Y'know ... I like progress. There's some pretty nice new things that are
an actual improvement, like GPT. At last more than 4 partitions (and no
longer compatible to MS-DOS 3.3) ...

But then there's for example UEFI (which I've never seen working as
suggested by documentation), grub2 (should be called "blinky cursor
app"), then the random changes to udev that make it unable to load
firmware, moving things around (well, no script hardcodes /sbin/ip,
right?) just for fun ...

I'm tired of these changes that don't solve any problems. Half-baked
stuff that is deployed before it is even feature-complete with the
boring old stuff it is supposed to replace. How would you feel about a
forced upgrade of apt to yum?
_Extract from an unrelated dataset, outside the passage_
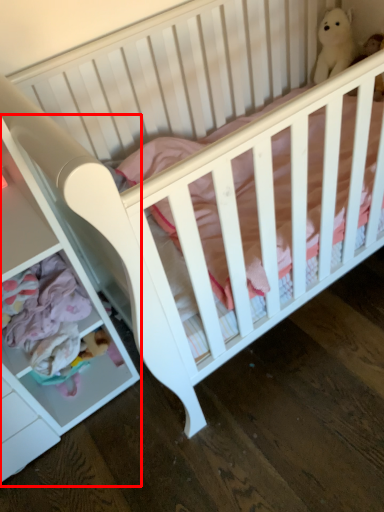 Question: From the image's perspective, what is the correct spatial positioning of dresser (annotated by the red box) in reference to figurine?

Choices:
 (A) above
 (B) below

Answer: (B) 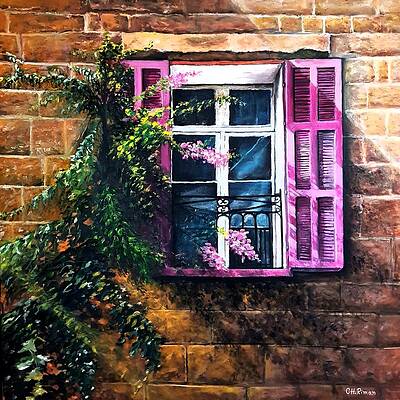 Where is `shutters`? The width and height of the screenshot is (400, 400). shutters is located at coordinates (313, 95), (163, 160).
After all newer is better ...


> systemd is a good
> design and most people actually agree otherwise it wouldn't become
> standard on so many distributions (except Ubuntu, but that's rather a
> political decision IMHO).
It does have some good ideas, and it is better than the random bits of
unmaintained shell it replaces - but it's mediocre at best. No real
design, just things nailed together with screws and secured with tape.

I'm waiting for the one that comes to replace it :)


> One of the Arch developers actually made a couple of good points why
> they switched to systemd as default [1].
>
Their users really appreciate it, especially those that are now
migrating to other distros because they preferred their OS when it was
booting as intended.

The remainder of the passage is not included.